Find the number of lines below in which the word "Jahre" appears, and write that number only.

Data for this task Start Marker

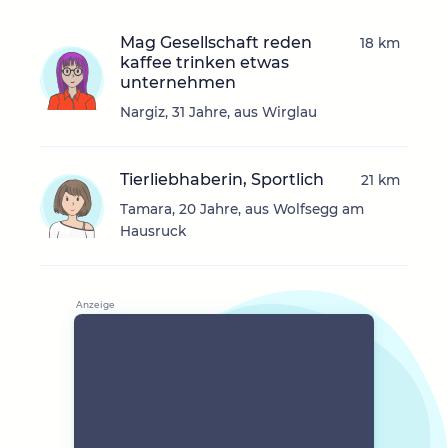
Mag Gesellschaft reden
18 km
kaffee trinken etwas
unternehmen
Nargiz, 31 Jahre, aus Wirglau
Tierliebhaberin, Sportlich
21 km
Tamara, 20 Jahre, aus Wolfsegg am
Hausruck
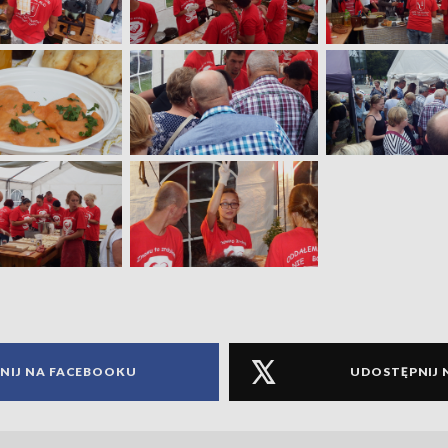
NIJ NA FACEBOOKU
UDOSTĘPNIJ 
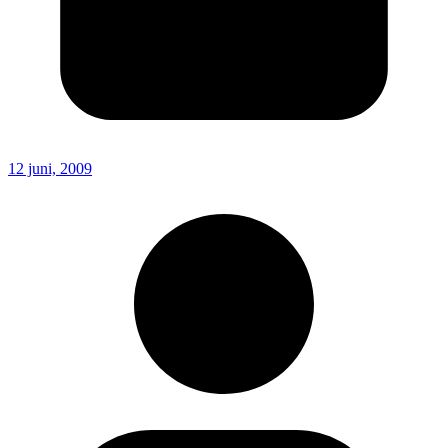
12 juni, 2009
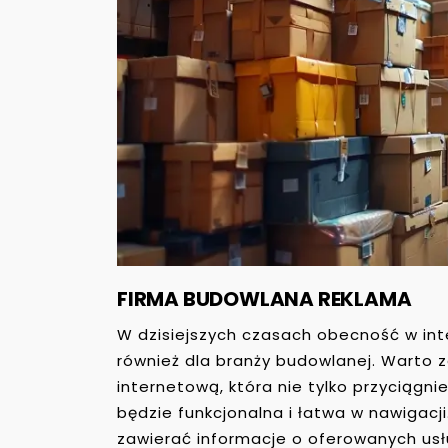
FIRMA BUDOWLANA REKLAMA
W dzisiejszych czasach obecność w inte
również dla branży budowlanej. Warto 
internetową, która nie tylko przyciągni
będzie funkcjonalna i łatwa w nawigacj
zawierać informacje o oferowanych usł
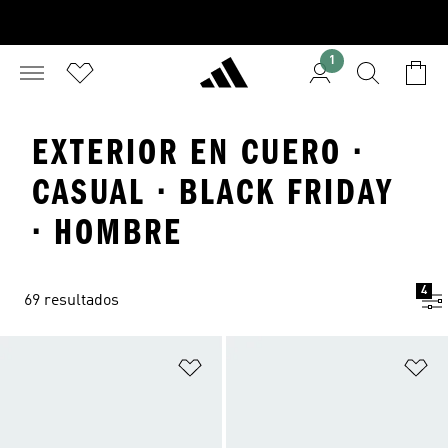
1
EXTERIOR EN CUERO ·
CASUAL · BLACK FRIDAY
· HOMBRE
4
69 resultados
Añadir a la lista de deseos
Añ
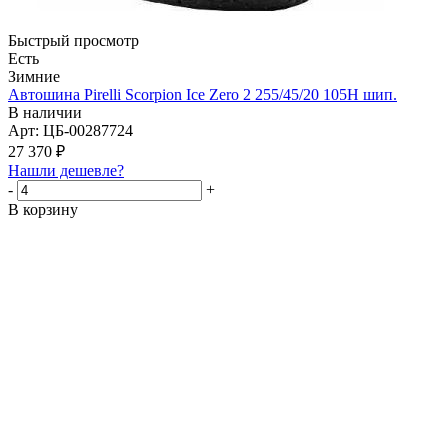
Быстрый просмотр
Есть
Зимние
Автошина Pirelli Scorpion Ice Zero 2 255/45/20 105H шип.
В наличии
Арт: ЦБ-00287724
27 370
₽
Нашли дешевле?
-
+
В корзину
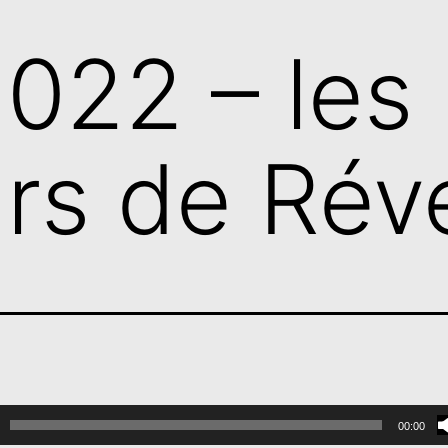
022 – les
rs de Rév
00:00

Data for this task End Marker

Answer to the problem. 2